● **Exercise data**
- Opening Delimiter -
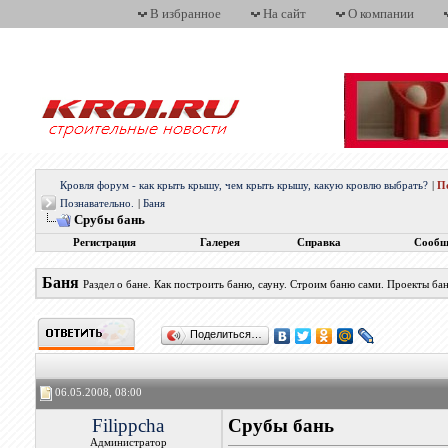
В избранное
На сайт
О компании
Кровля форум - как крыть крышу, чем крыть крышу, какую кровлю выбрать?
|
П
Познавательно.
|
Баня
Срубы бань
Регистрация
Галерея
Справка
Сообщ
Баня
Раздел о бане. Как построить баню, сауну. Строим баню сами. Проекты бан
Поделиться…
06.05.2008, 08:00
Filippcha
Срубы бань
Администратор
- Closing Delimiter -
The records above need to be printed in full and exactly, without any of the pictures.

● **Written reply**
В избранное
На сайт
О компании
Кровля форум - как крыть крышу, чем крыть крышу, какую кровлю выбрать?
|
П
Познавательно.
|
Баня
Срубы бань
Регистрация
Галерея
Справка
Сообщ
Баня
Раздел о бане. Как построить баню, сауну. Строим баню сами. Проекты бан
Поделиться…
06.05.2008, 08:00
Filippcha
Срубы бань
Администратор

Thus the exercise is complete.